> **Instructions to follow**:
Search term "display": please copy every line of the records below that contains it.

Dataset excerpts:
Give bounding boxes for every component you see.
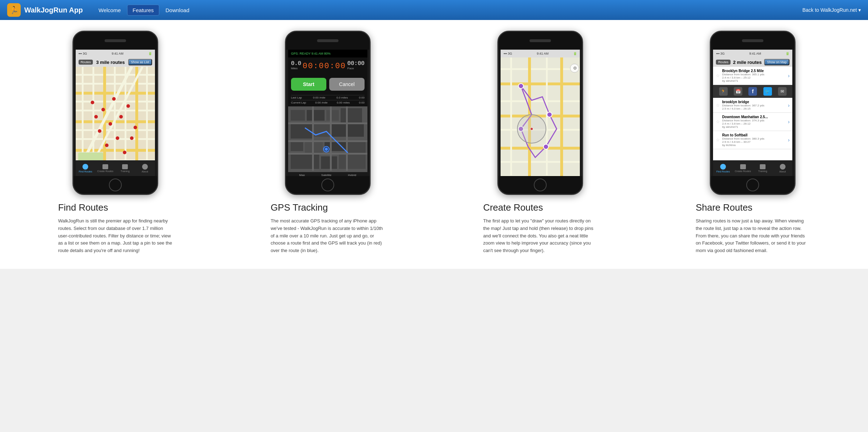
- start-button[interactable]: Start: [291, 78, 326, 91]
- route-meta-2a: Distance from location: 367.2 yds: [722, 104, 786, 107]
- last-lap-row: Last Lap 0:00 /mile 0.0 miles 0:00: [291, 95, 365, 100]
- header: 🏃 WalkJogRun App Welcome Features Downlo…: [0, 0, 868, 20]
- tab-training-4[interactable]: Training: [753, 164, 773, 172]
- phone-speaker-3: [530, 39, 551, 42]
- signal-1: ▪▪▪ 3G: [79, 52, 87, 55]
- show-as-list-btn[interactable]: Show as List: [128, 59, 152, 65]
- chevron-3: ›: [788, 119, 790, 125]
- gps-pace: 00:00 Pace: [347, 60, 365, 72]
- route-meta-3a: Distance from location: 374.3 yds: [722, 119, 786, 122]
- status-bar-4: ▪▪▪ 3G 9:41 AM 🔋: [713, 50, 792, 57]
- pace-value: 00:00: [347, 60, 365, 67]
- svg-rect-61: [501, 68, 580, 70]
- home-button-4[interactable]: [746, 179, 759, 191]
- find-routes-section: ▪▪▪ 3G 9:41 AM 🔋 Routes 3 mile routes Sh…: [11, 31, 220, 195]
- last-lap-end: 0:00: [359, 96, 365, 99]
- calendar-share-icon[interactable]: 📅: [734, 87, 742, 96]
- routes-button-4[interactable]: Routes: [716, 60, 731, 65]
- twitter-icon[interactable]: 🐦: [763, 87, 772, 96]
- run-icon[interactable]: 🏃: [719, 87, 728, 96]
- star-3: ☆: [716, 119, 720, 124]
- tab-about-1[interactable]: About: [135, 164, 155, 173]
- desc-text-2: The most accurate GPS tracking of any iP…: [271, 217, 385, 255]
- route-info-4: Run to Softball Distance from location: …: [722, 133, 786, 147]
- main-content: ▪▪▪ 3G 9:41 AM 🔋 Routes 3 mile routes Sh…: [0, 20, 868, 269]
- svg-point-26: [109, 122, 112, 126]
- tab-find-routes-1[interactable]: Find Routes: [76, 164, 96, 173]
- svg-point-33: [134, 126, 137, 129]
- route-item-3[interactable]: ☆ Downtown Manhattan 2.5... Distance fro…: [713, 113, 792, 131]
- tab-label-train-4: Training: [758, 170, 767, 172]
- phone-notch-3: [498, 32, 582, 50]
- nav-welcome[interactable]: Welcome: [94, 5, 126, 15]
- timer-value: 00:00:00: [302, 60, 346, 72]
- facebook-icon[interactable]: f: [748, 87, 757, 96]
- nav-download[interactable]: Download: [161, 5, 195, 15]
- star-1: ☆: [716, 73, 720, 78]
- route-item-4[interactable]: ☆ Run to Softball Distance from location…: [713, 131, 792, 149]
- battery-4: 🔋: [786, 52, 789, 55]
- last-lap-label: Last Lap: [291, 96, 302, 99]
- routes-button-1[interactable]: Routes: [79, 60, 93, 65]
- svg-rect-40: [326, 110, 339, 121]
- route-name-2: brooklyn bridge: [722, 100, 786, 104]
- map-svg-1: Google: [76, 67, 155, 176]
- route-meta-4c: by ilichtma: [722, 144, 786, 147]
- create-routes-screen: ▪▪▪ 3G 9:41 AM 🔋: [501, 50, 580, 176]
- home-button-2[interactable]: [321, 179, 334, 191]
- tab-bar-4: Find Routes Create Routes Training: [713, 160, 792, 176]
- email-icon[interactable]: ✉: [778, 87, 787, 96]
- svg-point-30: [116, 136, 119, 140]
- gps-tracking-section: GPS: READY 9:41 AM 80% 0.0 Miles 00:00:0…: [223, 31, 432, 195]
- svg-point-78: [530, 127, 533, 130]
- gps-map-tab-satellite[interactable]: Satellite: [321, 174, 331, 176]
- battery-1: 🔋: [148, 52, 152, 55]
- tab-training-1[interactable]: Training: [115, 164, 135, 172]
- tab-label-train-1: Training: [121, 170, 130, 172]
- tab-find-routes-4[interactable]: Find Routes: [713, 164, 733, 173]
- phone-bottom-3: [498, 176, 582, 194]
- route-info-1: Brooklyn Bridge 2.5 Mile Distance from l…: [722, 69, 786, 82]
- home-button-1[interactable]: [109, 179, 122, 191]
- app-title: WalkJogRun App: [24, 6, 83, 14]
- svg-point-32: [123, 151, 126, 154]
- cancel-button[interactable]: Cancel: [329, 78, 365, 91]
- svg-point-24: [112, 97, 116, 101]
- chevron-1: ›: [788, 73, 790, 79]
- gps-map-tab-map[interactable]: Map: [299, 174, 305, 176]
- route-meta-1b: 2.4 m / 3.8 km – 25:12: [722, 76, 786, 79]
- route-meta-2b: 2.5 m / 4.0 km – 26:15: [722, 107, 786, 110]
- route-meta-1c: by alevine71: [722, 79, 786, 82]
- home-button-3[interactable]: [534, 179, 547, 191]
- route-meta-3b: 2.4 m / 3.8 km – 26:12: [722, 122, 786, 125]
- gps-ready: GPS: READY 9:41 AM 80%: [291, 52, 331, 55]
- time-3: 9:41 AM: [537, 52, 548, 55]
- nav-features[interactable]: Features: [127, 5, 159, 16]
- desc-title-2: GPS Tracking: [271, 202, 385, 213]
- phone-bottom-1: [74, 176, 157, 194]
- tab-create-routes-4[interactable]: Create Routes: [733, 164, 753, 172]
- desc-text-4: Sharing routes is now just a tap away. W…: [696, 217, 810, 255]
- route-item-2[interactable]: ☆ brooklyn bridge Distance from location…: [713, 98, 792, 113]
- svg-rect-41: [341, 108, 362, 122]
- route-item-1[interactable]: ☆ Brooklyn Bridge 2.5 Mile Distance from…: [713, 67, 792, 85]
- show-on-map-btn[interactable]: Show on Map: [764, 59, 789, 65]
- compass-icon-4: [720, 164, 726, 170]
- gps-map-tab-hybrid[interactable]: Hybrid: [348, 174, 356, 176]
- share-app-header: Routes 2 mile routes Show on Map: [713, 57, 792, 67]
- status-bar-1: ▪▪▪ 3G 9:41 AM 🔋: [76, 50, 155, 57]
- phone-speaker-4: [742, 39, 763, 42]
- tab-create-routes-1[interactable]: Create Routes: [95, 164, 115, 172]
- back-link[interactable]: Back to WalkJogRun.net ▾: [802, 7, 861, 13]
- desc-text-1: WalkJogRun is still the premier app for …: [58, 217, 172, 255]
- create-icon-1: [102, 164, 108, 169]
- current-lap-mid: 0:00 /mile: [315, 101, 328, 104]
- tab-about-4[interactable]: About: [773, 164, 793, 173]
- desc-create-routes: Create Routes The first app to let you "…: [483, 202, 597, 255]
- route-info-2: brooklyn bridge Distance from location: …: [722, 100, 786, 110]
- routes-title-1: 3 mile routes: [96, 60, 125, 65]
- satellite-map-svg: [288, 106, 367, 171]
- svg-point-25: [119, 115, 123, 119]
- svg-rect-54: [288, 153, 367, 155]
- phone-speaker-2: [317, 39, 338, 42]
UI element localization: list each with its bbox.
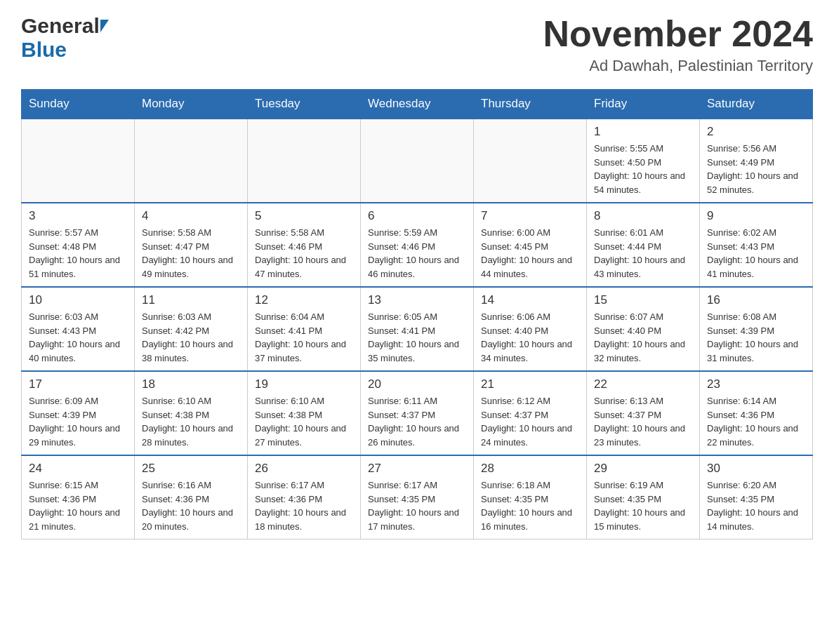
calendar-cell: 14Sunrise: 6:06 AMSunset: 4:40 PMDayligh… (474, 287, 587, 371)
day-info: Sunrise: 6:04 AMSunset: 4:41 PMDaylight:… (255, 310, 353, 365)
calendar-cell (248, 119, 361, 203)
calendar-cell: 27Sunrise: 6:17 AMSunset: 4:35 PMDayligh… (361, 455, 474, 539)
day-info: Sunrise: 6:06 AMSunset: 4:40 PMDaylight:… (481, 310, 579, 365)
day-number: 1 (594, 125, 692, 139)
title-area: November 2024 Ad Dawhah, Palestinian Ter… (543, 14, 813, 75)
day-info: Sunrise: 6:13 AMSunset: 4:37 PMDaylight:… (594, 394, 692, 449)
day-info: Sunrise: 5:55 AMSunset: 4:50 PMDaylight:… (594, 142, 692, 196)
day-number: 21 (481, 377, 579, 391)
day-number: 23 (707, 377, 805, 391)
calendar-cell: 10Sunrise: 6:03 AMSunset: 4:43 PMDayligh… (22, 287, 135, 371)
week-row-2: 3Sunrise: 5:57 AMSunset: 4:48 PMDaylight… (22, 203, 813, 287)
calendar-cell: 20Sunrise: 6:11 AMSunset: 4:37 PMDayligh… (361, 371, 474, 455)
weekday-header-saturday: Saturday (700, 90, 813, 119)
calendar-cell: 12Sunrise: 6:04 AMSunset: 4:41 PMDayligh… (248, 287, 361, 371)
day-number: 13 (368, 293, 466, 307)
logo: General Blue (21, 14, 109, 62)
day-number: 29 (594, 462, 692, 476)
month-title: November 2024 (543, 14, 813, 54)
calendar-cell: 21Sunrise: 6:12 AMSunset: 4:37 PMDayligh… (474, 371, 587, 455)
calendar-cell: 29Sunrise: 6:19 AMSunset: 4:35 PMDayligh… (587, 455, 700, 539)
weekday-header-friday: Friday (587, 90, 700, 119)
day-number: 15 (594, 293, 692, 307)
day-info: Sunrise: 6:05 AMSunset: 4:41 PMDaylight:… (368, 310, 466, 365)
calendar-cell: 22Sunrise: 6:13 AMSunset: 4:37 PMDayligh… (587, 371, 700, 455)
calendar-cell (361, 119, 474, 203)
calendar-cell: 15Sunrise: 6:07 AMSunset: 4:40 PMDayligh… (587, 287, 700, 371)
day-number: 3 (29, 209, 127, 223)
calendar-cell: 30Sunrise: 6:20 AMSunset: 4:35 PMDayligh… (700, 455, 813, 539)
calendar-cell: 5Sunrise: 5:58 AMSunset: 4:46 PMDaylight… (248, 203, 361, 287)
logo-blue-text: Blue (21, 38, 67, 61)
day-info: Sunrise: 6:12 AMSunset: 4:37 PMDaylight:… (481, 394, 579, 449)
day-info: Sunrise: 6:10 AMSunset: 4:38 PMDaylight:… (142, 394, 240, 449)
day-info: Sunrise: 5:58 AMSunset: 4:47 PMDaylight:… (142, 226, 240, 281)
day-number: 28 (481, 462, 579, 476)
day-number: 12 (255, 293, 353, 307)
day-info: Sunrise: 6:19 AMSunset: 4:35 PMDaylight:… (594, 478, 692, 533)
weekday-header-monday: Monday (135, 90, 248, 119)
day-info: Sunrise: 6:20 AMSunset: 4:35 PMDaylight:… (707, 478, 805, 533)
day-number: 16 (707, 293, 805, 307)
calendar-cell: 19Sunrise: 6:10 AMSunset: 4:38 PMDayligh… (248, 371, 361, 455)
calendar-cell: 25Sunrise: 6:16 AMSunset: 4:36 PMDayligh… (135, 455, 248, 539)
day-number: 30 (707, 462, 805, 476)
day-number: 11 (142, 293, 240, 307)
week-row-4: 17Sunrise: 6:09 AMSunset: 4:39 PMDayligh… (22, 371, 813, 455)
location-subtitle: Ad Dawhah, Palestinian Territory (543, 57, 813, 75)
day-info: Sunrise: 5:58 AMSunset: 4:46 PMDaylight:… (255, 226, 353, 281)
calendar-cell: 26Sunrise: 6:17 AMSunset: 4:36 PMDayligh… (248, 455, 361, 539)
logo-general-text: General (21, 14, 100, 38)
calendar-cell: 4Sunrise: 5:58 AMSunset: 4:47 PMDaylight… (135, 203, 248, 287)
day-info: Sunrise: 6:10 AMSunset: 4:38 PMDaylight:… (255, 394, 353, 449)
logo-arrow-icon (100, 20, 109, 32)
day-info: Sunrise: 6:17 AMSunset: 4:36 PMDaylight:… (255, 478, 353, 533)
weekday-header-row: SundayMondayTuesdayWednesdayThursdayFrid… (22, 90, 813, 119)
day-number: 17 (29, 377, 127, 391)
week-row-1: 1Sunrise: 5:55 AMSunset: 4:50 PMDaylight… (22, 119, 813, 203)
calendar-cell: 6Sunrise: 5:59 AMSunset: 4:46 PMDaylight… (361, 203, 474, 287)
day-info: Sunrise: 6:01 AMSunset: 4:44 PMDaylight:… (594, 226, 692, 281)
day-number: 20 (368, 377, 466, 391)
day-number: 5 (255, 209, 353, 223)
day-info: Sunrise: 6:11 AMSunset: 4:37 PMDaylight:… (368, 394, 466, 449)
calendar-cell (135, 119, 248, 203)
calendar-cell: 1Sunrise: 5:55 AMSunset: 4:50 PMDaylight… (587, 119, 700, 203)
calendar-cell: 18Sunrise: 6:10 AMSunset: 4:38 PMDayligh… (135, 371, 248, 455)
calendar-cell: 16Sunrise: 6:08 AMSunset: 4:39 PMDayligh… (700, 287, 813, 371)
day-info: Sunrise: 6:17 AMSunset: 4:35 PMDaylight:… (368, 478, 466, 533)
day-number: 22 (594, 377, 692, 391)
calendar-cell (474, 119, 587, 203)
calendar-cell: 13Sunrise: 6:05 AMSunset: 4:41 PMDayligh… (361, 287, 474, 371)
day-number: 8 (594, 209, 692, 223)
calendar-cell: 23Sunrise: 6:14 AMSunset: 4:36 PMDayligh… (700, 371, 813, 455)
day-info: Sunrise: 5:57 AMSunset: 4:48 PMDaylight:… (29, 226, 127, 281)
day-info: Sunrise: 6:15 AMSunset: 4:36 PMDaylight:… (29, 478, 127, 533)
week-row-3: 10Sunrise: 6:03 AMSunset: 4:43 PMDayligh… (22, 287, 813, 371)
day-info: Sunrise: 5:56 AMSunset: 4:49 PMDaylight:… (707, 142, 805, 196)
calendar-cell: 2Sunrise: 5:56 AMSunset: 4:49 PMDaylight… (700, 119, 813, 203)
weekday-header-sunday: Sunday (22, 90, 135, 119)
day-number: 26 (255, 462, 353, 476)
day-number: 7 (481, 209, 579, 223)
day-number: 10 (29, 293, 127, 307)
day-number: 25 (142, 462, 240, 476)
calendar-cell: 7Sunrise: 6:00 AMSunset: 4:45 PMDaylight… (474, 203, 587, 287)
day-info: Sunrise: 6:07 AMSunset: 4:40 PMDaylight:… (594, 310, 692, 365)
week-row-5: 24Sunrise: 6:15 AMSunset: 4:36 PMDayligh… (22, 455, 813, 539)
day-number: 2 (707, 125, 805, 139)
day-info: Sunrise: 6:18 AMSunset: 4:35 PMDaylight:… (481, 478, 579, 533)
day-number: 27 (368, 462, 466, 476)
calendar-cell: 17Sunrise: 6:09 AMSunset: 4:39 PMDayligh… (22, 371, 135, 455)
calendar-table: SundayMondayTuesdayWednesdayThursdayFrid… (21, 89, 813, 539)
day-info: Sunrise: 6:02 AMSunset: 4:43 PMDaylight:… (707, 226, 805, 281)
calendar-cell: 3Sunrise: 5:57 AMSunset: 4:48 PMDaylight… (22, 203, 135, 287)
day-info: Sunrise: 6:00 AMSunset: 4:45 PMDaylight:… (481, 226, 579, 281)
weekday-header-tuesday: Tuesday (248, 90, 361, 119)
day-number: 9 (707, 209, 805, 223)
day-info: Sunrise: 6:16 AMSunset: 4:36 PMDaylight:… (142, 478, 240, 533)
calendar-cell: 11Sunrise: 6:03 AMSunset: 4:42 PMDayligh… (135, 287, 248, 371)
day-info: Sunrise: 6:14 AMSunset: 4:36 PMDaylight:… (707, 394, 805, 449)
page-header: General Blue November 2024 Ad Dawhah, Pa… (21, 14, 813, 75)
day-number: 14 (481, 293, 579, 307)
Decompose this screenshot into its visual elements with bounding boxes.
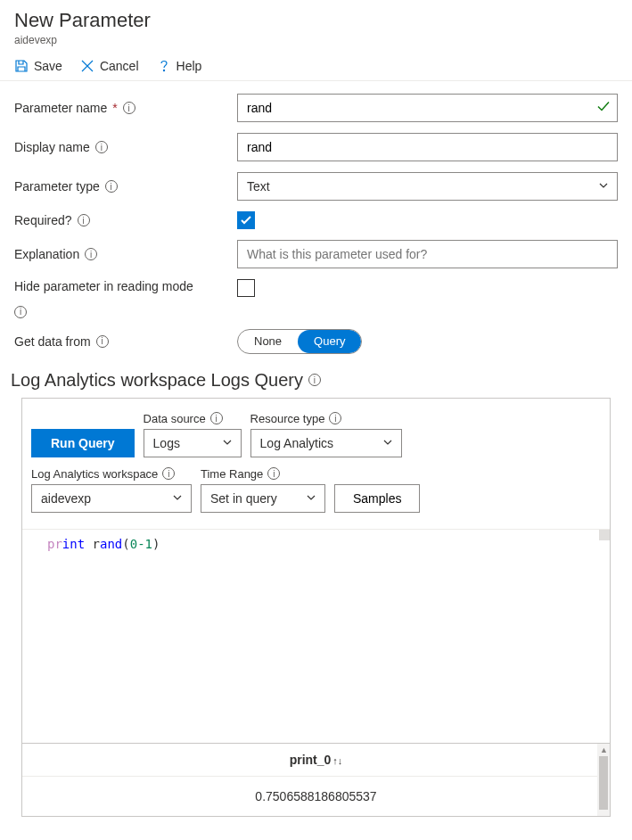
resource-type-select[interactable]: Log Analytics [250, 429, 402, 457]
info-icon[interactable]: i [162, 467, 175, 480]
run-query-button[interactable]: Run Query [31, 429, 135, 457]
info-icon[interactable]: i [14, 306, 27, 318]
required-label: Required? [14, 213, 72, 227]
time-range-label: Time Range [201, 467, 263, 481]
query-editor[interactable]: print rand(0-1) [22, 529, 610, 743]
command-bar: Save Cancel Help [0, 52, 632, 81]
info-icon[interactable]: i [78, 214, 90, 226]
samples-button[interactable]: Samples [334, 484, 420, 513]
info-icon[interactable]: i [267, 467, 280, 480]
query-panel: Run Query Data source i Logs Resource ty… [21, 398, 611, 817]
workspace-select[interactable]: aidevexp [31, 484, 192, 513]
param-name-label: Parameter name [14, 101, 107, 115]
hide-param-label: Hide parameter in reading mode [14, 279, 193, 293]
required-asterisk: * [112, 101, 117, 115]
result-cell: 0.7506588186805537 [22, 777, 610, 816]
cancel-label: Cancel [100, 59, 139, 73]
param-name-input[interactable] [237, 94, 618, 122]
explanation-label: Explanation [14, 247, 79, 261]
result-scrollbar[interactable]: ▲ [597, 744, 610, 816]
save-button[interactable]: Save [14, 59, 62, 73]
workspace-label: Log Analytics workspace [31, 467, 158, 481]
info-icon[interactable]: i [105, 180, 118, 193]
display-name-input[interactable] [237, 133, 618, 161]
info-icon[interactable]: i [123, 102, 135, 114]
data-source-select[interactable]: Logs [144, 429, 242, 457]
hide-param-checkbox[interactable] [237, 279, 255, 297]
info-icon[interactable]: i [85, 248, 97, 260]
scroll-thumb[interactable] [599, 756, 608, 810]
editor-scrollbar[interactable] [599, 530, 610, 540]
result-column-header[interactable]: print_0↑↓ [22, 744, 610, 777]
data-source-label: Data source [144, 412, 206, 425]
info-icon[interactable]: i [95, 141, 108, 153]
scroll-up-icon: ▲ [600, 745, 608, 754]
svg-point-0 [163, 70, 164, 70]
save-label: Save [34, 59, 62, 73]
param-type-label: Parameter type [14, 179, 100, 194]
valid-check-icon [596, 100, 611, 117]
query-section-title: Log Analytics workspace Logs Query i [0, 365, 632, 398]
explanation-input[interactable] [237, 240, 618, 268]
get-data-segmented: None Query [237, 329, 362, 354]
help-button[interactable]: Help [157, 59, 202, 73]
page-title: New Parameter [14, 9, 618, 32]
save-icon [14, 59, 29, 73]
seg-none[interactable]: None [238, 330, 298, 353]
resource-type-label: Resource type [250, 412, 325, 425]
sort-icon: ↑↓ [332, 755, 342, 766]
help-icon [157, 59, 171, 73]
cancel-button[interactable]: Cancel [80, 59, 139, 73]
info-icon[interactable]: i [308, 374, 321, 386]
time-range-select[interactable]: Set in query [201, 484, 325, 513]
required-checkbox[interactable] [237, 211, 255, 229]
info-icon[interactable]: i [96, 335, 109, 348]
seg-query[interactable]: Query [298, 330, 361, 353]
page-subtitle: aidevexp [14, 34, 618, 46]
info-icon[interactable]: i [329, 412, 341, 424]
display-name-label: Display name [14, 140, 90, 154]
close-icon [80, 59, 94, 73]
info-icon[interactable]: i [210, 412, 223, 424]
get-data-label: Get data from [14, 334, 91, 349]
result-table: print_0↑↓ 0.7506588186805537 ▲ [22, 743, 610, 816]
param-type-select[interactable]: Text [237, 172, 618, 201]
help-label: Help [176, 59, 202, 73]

> **Exercise response**:
display-name-input[interactable] [237, 133, 618, 161]
display-name-label: Display name [14, 140, 90, 154]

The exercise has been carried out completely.